Westlands Water District yanks delta plan funding
Kelly Zito
San Francisco Chronicle
11/24/2010
The largest agricultural water district in the country has yanked its support for a plan to manage the future of California's deteriorating Sacramento-San Joaquin River Delta, casting doubt on the fate of a process many hoped would solve the water supply and environmental crises in the estuary.
In a strongly worded letter sent late Monday to David Hayes, deputy secretary of the U.S. Department of the Interior, the Westlands Water District charged the Obama administration with "misinformed political interference" and said the district wouldn't fund the Bay Delta Conservation Plan unless it was guaranteed sufficient water deliveries - roughly 70 percent of historical averages.
"As a public agency, Westlands cannot continue to spend millions of our ratepayers' dollars on a project that is likely to deliver no more and potentially less water to the public than they are receiving today," wrote Jean Sagouspe, president of Westlands, the agency that irrigates as much as $2 billion worth of nuts and produce on 600,000 acres in and around Fresno.
In his response Tuesday, Hayes called the district's assertions about reduced water deliveries baseless and committed his department to a thorough scientific analysis of the plan, a draft of which was released last week.
"Given the status of the (Bay Delta Conservation Plan) process, the promise it holds, and the consequences of its failure, it will be a disservice to all involved if Westlands prematurely walks away from the process based on unfounded conclusions or the mere fact that a range of operational criteria are being reviewed," Hayes wrote.
Targeting Brown
Critics privately called Westlands' withdrawal political grand-standing aimed at winning concessions on environmental rules from Gov.-elect Jerry Brown and possibly even federal regulators. Earlier this year, Westlands ally Sen. Dianne Feinstein, D-Calif., proposed, then withdrew, a proposal to suspend the Endangered Species Act in order to increase water exports from the delta.
One of the environmental groups on the Bay Delta Conservation Plan steering committee said the delta's crashing habitat simply must come first.
"Westlands wants its supply guarantees before anyone else - that's not how this process works," said Cynthia Koehler, water legislative director with the Environmental Defense Fund. "This is about saving the estuary from death. We could all march into this process and have temper tantrums, but that's not going to get us very far."

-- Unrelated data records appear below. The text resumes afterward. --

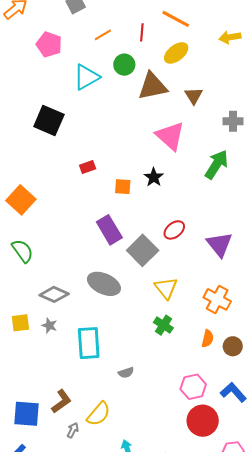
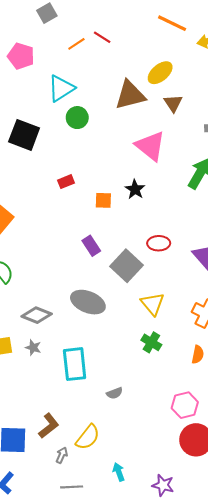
orange line: (176, 19) -> (172, 23), moved
red line: (142, 32) -> (102, 37), moved, turned -60
yellow ellipse: (176, 53) -> (160, 73), moved
green circle: (124, 65) -> (77, 118), moved
purple rectangle: (109, 230) -> (91, 246), size x0.7
red ellipse: (174, 230) -> (159, 243), turned 40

The Bay Delta Conservation Plan committee convened four years ago under the auspices of Gov. Arnold Schwarzenegger. The idea was to craft a roadmap to balance the needs of a healthy estuary and water supplies for farms and millions of city dwellers over a 50-year period. While the effort involved a coalition of water agencies, environmental groups and state and federal agencies, Westlands picked up most of the $150 million tab for studies and planning.